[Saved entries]
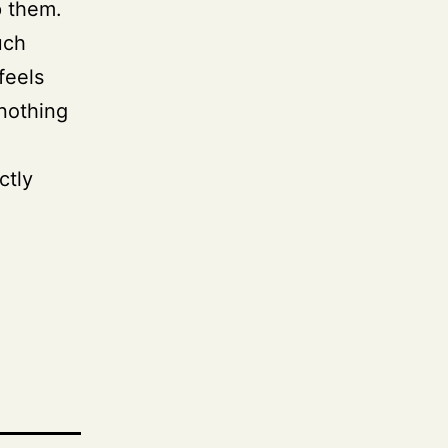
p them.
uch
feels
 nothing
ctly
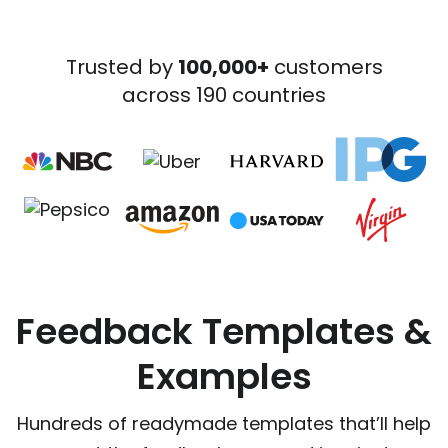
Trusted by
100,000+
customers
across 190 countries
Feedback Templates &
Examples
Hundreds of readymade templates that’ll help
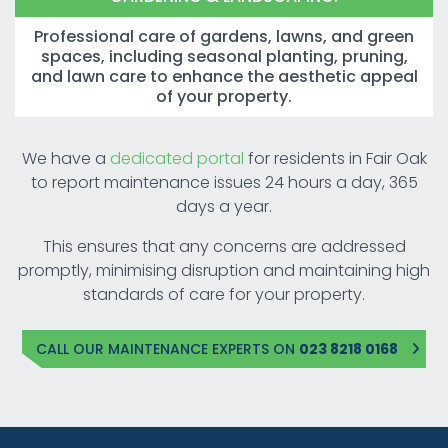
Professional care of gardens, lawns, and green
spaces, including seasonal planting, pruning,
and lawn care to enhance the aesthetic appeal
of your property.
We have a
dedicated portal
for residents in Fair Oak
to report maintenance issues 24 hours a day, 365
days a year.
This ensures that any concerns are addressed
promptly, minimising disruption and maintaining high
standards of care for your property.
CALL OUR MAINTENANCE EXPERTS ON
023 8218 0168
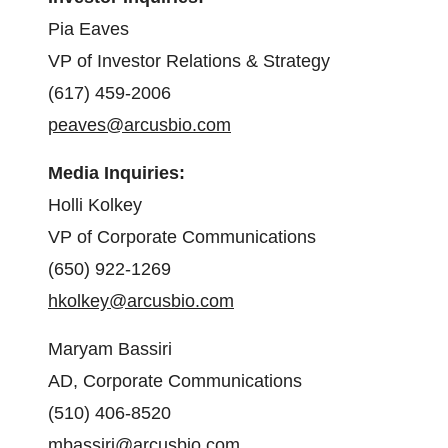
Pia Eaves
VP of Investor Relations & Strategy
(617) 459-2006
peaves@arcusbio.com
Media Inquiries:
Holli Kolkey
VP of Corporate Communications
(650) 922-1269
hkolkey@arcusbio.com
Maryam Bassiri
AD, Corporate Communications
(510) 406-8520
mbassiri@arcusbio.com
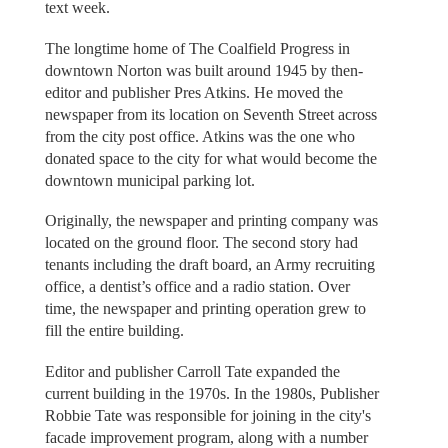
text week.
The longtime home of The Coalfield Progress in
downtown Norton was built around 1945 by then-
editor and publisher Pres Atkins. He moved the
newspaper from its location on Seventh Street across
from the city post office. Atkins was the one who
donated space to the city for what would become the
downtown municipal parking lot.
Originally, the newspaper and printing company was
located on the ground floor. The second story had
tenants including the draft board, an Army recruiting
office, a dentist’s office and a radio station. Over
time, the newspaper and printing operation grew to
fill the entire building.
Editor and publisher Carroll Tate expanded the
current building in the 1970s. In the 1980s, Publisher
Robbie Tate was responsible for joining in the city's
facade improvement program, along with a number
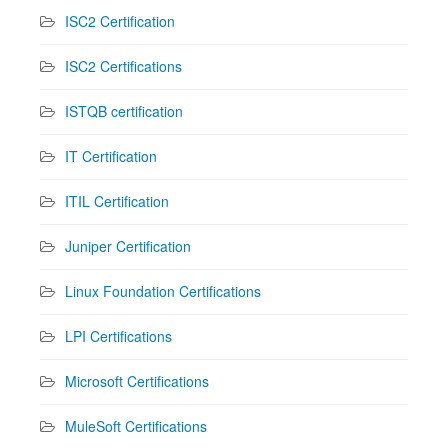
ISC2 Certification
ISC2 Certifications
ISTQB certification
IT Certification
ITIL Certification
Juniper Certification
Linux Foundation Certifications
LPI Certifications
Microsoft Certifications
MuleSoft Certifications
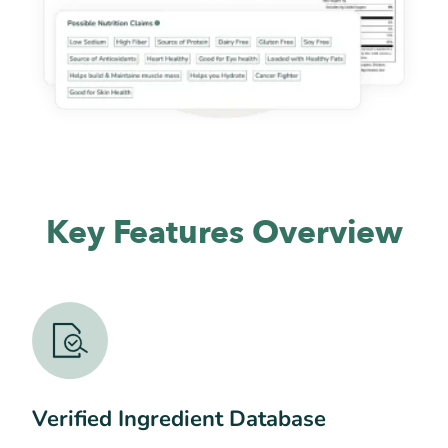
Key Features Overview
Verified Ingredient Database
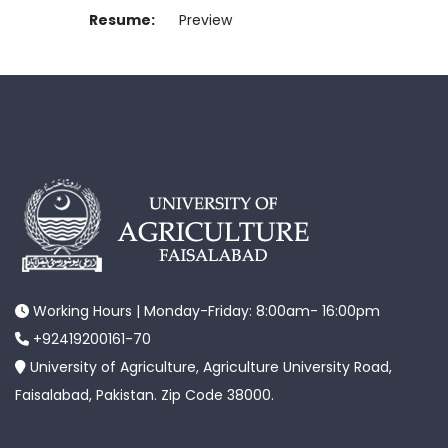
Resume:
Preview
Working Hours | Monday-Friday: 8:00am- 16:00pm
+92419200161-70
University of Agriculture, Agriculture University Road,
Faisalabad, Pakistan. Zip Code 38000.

* * *

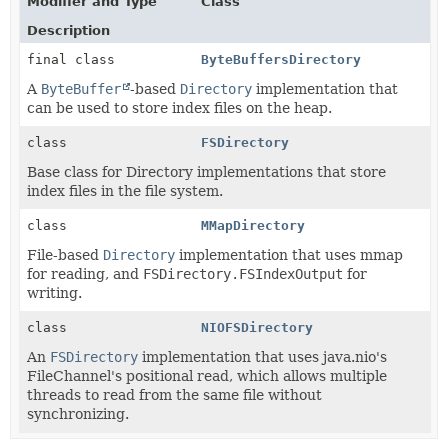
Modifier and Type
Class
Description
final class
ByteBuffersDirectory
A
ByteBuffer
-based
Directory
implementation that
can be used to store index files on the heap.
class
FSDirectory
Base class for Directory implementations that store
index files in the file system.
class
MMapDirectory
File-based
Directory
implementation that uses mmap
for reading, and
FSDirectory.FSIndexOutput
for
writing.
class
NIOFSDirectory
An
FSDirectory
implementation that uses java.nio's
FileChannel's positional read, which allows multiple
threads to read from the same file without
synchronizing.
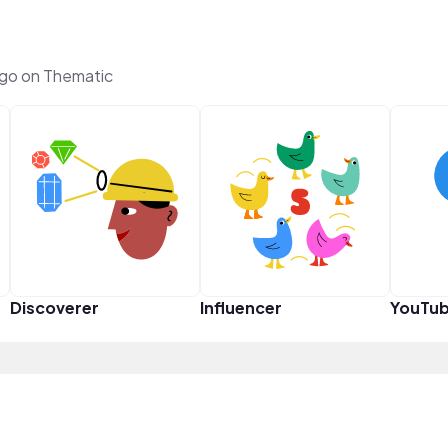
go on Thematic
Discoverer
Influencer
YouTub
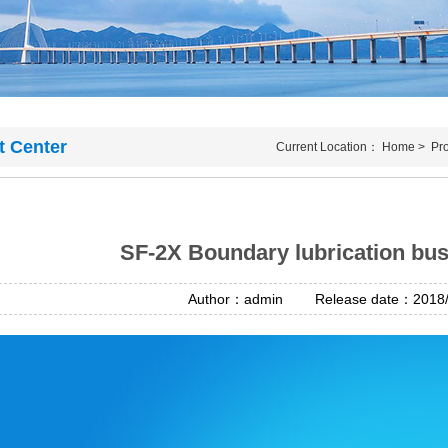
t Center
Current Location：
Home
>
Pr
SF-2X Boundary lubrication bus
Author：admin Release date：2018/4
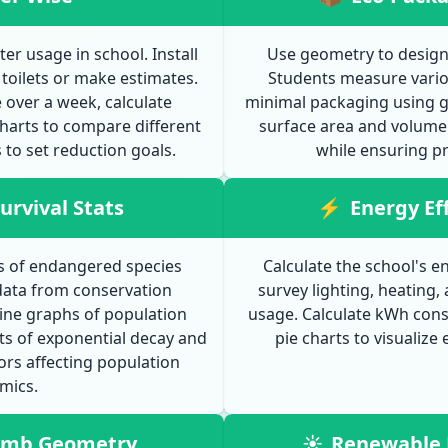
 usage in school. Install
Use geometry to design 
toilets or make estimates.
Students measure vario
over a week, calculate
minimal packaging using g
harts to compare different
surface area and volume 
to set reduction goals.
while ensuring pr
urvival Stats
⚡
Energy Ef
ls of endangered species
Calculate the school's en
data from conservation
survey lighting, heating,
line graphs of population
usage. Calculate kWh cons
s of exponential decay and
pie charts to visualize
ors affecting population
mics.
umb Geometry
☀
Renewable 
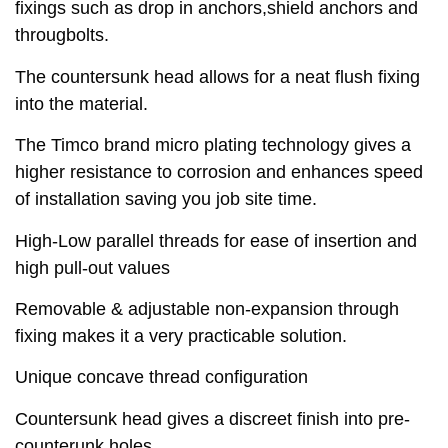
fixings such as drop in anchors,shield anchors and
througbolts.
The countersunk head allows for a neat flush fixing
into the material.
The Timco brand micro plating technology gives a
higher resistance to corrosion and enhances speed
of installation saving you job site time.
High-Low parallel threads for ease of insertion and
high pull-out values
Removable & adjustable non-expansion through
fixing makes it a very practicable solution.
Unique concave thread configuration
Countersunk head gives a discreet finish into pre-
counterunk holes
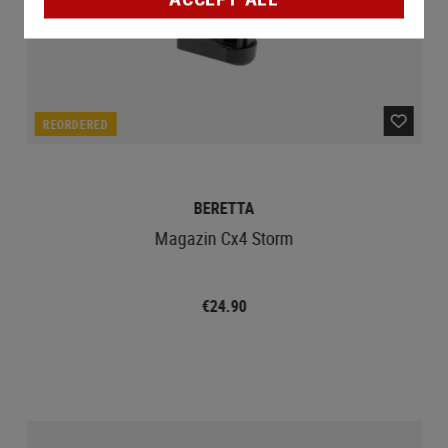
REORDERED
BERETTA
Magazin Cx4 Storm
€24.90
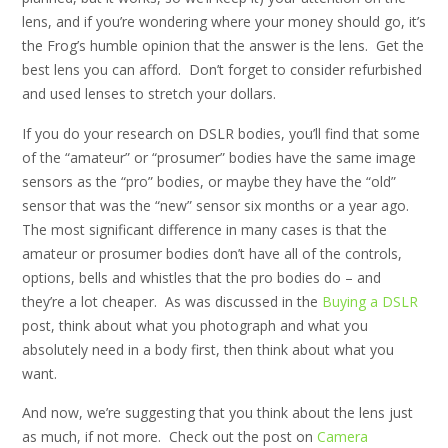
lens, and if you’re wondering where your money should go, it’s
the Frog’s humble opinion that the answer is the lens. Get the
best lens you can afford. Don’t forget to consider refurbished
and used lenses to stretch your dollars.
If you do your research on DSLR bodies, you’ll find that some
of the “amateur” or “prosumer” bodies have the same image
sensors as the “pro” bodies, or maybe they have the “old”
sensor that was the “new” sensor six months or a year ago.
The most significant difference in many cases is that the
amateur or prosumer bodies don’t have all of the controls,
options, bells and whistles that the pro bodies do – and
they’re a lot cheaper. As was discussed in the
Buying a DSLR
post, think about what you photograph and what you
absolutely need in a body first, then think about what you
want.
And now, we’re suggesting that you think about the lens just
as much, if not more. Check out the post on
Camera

...

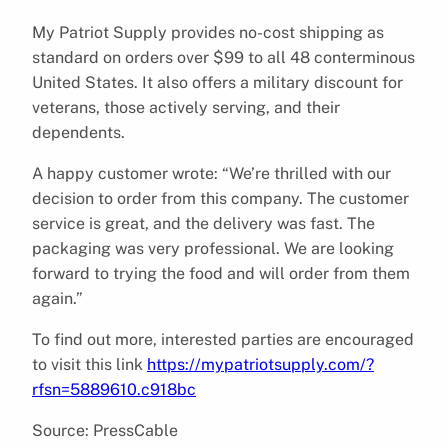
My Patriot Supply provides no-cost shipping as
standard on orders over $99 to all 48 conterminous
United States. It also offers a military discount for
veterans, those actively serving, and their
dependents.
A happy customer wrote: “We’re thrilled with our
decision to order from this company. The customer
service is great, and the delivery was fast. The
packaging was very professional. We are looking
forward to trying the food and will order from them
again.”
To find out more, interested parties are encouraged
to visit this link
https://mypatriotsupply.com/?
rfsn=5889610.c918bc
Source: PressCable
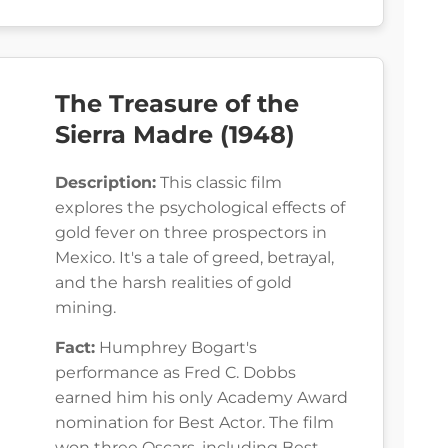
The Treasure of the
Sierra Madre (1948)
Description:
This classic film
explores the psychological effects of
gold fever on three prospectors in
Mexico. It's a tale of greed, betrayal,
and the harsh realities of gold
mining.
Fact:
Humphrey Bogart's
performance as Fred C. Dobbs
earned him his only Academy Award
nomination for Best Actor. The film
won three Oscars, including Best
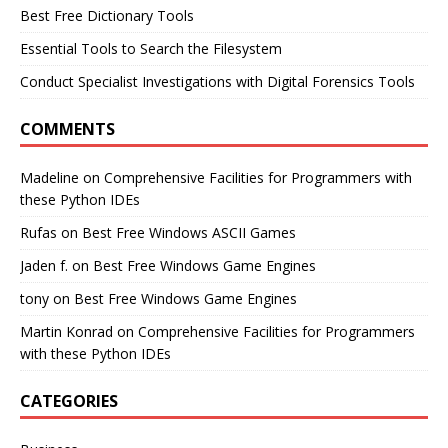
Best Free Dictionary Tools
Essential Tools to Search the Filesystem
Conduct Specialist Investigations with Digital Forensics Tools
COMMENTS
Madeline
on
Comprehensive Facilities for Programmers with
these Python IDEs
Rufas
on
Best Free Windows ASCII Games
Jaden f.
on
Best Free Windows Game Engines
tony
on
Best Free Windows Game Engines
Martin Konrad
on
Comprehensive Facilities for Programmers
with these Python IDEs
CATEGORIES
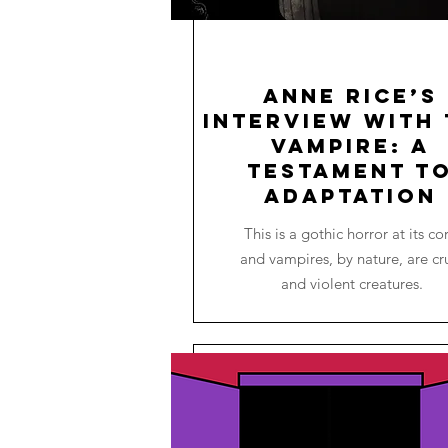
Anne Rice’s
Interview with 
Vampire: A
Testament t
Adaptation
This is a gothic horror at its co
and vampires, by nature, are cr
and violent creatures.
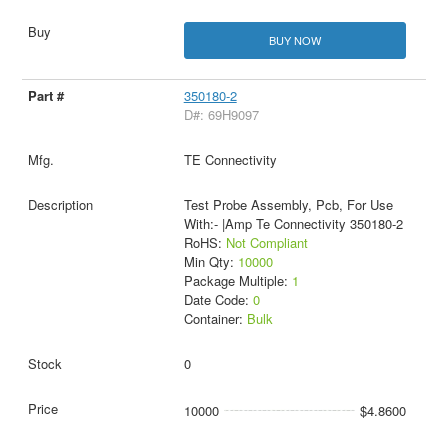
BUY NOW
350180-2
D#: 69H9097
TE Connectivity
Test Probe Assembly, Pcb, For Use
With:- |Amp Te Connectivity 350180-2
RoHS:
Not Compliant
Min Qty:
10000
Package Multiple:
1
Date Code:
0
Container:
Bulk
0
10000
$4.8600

= TASK REQUIREMENTS =
Nothing but the lines above, starting at the line that contains "(650) 922-1269" and ending at the line that contains "tenants including the", should be given again, exactly and without the pictures.

= RESULT BELOW =
(650) 922-1269
hkolkey@arcusbio.com
Maryam Bassiri
AD, Corporate Communications
(510) 406-8520
mbassiri@arcusbio.com
text week.
The longtime home of The Coalfield Progress in
downtown Norton was built around 1945 by then-
editor and publisher Pres Atkins. He moved the
newspaper from its location on Seventh Street across
from the city post office. Atkins was the one who
donated space to the city for what would become the
downtown municipal parking lot.
Originally, the newspaper and printing company was
located on the ground floor. The second story had
tenants including the draft board, an Army recruiting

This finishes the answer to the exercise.